THE Federal Reserve raised its target interest rate by a quarter of a percentage point on 1 February 2023, yet continued to promise “ongoing increases” in borrowing costs as part of its still unresolved battle against inflation.
“Inflation has eased somewhat but remains elevated,” the US central bank said in a statement that marked an explicit acknowledgment of the progress made in lowering the pace of price increases from the 40-year highs hit last year.
The statement did indicate that any future rate increases would be in quarter-percentage-point increments, with no reference to the “pace” of future increases and instead referring to the “extent” of rate changes. But those, it said, would take into account how the policy moves so far had impacted the economy, language that linked further rate increases to the evolution of upcoming economic data.
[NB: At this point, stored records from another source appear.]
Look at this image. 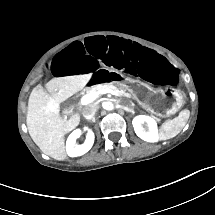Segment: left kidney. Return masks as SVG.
I'll return each mask as SVG.
<instances>
[{
	"instance_id": "obj_1",
	"label": "left kidney",
	"mask_w": 215,
	"mask_h": 215,
	"mask_svg": "<svg viewBox=\"0 0 215 215\" xmlns=\"http://www.w3.org/2000/svg\"><path fill=\"white\" fill-rule=\"evenodd\" d=\"M147 124L148 131L145 130L143 124ZM132 125L134 127L135 133L142 140L147 142H157L158 141V129L156 121L145 115H138L133 118ZM140 133H143L145 137L141 136Z\"/></svg>"
}]
</instances>
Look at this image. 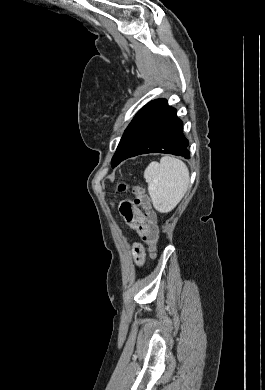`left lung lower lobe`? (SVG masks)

The Fed hopes it can continue nudging inflation lower to its 2 per cent target without triggering a deep recession or causing a substantial rise in the unemployment rate from the current 3.5 per cent, a level rarely seen in recent decades.
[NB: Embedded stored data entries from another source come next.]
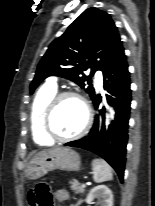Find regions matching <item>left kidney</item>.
<instances>
[{
	"instance_id": "obj_1",
	"label": "left kidney",
	"mask_w": 155,
	"mask_h": 206,
	"mask_svg": "<svg viewBox=\"0 0 155 206\" xmlns=\"http://www.w3.org/2000/svg\"><path fill=\"white\" fill-rule=\"evenodd\" d=\"M95 198L101 200V206H113V194L106 185H98L91 189L85 202L90 204Z\"/></svg>"
}]
</instances>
Although the Fed delivered its smallest rate hike since last year and acknowledged that US inflation is cooling, it does not mean the price pressures seen in Singapore are now in the past and that interest rates here, especially those that affect home loans, will start to ease any time soon.
Analysts said short-term rates, such as the three-month Singapore Overnight Rate Average (Sora) and the Singapore Interbank Offer Rate (Sibor) – used as benchmarks for pricing floating-rate housing loan packages, will likely climb higher, tracking the 0.25 percentage point increase by the Fed.